Bbabo NET

Nauka & Technologia Wiadomości

Audiofilski dysk SSD — niesamowita rzeczywistość?

Dużo sprzętu produkowanego jest dla audiofilów – przetworniki cyfrowo-analogowe, wysokiej jakości karty dźwiękowe, mikrofony, głośniki i potężne wzmacniacze – wszystkie te urządzenia pozwalają cieszyć się słuchaniem muzyki. Niestety jednocześnie niektórzy producenci starają się sprzedawać miłośnikom wysokiej jakości dźwięku coś, co w żaden sposób nie wpływa na jego jakość. Godne uwagi przykłady z przeszłości obejmują niesamowity kabel Ethernet o wartości 10 000 USD. Teraz miłośnikom muzyki proponujemy „audiofilski” dysk SSD, który może znacząco poprawić jakość dźwięku.

Deweloper tego urządzenia, o którym zamieścił informacje na forum Audiophile Style, stara się być przekonujący. Według niego, napęd był rozwijany od samego początku na przestrzeni roku, a wszystkie jego podzespoły zostały starannie skalibrowane. W rezultacie:

„Urządzenie zapewnia dźwięk 3D, dynamikę i wrażenia podobne do winyli, których nie może zaoferować żaden dysk SSD”. Specyfikacja urządzenia obejmuje generator zegara Crystek SSRV-957 Femto i parę kondensatorów Audionote Kaisei 220uF. Komponenty te są szeroko rozpoznawalne w branży i są zdecydowanie kluczowymi komponentami w sprzęcie audiofilskim. Używają ich po prostu w przetwornikach cyfrowo-analogowych, wzmacniaczach, kartach dźwiękowych i innych podobnych urządzeniach.

Wejście zasilania 5V? Ten dysk SSD ma własną wersję okrągłego złącza zasilania. Kto by pomyślał

Na czym dokładnie polega problem?

Dysk SSD to urządzenie pamięci masowej, które przechowuje pliki muzyczne, zasadniczo w postaci jedynek i zer. Podczas odtwarzania odtwarzacz audio wyodrębnia te pliki i przesyła je przez urządzenie do przetwarzania dźwięku, w które wyposażony jest komputer. Jednocześnie wspomniane kondensatory i generator zegara, wlutowany do płytki SSD, nie mogą w żaden sposób poprawić tych podstawowych zer i zer.

Jedyną rzeczą, jaką taki „audiofilski” dysk SSD ma do zaoferowania jako ulepszenie dźwięku, jest szybkość przesyłania danych. W końcu, jeśli przetwarzanie plików muzycznych jest trudne, w szczególności z powodu wąskich gardeł w oprogramowaniu lub samej pamięci masowej, wpłynie to na jakość dźwięku. Pod tym względem ten dysk SSD NVMe zdecydowanie się wyróżnia.

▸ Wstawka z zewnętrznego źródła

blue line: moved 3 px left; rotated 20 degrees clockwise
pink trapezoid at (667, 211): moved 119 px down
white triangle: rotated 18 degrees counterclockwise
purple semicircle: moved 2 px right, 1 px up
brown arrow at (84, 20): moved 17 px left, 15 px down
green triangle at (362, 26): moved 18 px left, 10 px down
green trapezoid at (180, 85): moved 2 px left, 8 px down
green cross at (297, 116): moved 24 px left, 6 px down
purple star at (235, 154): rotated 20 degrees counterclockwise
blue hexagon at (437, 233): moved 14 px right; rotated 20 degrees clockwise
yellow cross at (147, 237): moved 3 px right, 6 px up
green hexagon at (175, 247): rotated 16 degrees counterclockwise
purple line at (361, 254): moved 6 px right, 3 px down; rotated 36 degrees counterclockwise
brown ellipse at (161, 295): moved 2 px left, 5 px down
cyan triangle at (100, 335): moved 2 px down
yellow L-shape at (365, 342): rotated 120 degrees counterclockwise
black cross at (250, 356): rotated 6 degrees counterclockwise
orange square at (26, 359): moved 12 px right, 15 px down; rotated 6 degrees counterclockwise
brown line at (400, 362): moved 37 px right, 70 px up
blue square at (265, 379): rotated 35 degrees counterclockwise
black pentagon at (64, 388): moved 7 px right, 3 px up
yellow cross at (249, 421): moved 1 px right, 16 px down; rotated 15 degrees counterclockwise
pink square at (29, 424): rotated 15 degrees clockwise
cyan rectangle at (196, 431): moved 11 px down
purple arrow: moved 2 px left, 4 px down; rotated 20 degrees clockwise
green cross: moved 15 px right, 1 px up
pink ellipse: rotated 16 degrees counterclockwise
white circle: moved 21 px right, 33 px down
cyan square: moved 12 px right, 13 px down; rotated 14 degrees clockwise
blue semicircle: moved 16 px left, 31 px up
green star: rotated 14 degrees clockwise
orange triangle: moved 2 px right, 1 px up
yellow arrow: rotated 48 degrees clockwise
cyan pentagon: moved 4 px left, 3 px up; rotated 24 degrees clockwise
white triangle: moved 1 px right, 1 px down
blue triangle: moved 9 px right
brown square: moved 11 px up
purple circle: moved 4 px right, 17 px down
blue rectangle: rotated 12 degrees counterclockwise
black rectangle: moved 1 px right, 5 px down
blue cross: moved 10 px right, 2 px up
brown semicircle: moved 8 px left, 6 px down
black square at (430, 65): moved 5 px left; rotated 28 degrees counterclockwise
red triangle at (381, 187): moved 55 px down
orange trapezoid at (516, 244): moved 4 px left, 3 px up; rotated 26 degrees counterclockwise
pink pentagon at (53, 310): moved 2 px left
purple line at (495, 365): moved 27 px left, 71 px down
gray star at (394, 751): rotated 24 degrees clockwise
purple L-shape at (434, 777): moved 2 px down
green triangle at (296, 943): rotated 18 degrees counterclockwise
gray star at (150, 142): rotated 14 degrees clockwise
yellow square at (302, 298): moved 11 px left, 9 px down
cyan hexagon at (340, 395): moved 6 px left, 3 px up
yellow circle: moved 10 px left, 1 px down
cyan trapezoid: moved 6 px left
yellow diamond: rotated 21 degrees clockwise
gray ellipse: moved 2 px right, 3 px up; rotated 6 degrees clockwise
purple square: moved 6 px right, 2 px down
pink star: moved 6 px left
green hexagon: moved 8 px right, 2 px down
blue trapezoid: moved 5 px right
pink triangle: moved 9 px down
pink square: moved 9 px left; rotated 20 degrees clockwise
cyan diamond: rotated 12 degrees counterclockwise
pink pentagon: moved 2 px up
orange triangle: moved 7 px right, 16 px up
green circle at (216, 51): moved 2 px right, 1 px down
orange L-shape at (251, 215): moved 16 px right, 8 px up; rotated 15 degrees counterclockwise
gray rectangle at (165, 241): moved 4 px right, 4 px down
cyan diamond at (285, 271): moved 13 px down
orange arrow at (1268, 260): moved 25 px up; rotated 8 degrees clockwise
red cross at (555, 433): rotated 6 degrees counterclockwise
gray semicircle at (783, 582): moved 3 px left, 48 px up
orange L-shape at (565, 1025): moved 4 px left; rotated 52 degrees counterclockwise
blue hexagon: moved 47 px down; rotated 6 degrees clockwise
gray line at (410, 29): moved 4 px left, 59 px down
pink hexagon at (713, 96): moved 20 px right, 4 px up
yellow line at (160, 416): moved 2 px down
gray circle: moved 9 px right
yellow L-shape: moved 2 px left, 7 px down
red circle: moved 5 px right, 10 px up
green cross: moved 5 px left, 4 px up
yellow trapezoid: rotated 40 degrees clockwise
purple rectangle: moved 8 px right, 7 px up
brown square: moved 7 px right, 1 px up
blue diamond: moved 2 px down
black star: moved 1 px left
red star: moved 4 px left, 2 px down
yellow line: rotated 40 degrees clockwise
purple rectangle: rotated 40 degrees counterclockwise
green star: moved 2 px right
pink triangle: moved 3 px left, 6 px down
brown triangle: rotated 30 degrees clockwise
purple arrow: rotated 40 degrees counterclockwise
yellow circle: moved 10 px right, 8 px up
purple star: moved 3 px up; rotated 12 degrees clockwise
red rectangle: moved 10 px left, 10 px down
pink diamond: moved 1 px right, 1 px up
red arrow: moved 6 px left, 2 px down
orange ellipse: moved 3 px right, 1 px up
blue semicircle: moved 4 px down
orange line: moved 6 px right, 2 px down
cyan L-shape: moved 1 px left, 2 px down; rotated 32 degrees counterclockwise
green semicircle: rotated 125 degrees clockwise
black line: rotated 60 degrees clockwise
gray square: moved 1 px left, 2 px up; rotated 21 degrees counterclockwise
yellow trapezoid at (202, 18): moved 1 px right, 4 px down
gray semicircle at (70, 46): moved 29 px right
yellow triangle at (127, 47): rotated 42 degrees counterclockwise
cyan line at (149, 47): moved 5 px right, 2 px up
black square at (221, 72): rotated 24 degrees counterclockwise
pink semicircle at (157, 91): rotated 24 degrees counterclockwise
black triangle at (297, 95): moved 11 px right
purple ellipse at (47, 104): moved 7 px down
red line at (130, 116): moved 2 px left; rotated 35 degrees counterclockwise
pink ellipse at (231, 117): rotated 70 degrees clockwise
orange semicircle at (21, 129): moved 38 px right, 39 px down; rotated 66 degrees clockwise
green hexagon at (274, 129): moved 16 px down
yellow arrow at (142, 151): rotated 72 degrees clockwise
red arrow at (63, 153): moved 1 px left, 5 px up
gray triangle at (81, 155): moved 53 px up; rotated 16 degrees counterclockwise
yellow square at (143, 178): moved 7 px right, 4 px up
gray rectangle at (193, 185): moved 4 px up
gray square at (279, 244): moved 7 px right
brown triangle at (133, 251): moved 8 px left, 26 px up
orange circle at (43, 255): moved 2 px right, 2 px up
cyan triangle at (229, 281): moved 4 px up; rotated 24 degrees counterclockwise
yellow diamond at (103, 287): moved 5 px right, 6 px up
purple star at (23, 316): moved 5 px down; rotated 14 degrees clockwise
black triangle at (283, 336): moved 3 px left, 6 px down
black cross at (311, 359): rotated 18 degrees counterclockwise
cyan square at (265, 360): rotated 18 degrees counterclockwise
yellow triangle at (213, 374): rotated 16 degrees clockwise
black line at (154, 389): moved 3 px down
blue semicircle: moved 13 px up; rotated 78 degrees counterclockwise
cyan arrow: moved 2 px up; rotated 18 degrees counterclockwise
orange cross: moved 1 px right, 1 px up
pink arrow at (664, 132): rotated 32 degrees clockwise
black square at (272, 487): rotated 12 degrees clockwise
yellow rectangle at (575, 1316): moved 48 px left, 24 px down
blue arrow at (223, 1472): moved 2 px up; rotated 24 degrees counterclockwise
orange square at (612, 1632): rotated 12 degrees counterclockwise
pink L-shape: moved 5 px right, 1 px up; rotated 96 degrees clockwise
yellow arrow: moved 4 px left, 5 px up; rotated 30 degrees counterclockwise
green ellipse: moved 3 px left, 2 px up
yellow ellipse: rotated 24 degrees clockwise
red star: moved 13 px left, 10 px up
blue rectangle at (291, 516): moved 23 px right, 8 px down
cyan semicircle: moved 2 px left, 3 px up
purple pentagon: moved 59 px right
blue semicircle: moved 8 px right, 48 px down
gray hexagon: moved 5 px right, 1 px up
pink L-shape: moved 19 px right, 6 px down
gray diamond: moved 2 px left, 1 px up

Zastosowana w nim geometria magazynu zapewnia bardzo dużą prędkość, kosztem pojemności. Ponownie na rynku dostępne są najnowocześniejsze technologie SSD, w szczególności 176-warstwowa pamięć 3D NAND firmy Micron, która oferuje podobne prędkości transferu, ale ma bardziej wydajną implementację pamięci masowej i jest tańsza.

Ogólnie rzecz biorąc, ten „audiofilski dysk SSD NVMe” to tylko kolejny przykład rozwodu. Oczywiście obecność wszystkich opisanych elementów brzmi imponująco, ale tak naprawdę nie mogą one w żaden sposób wpływać na wrażenia odsłuchowe.

Jeśli ten dysk SSD „klasy audiofilskiej” brzmi jak BS, to prawdopodobnie dlatego, że jest

Audiofilski dysk SSD — niesamowita rzeczywistość?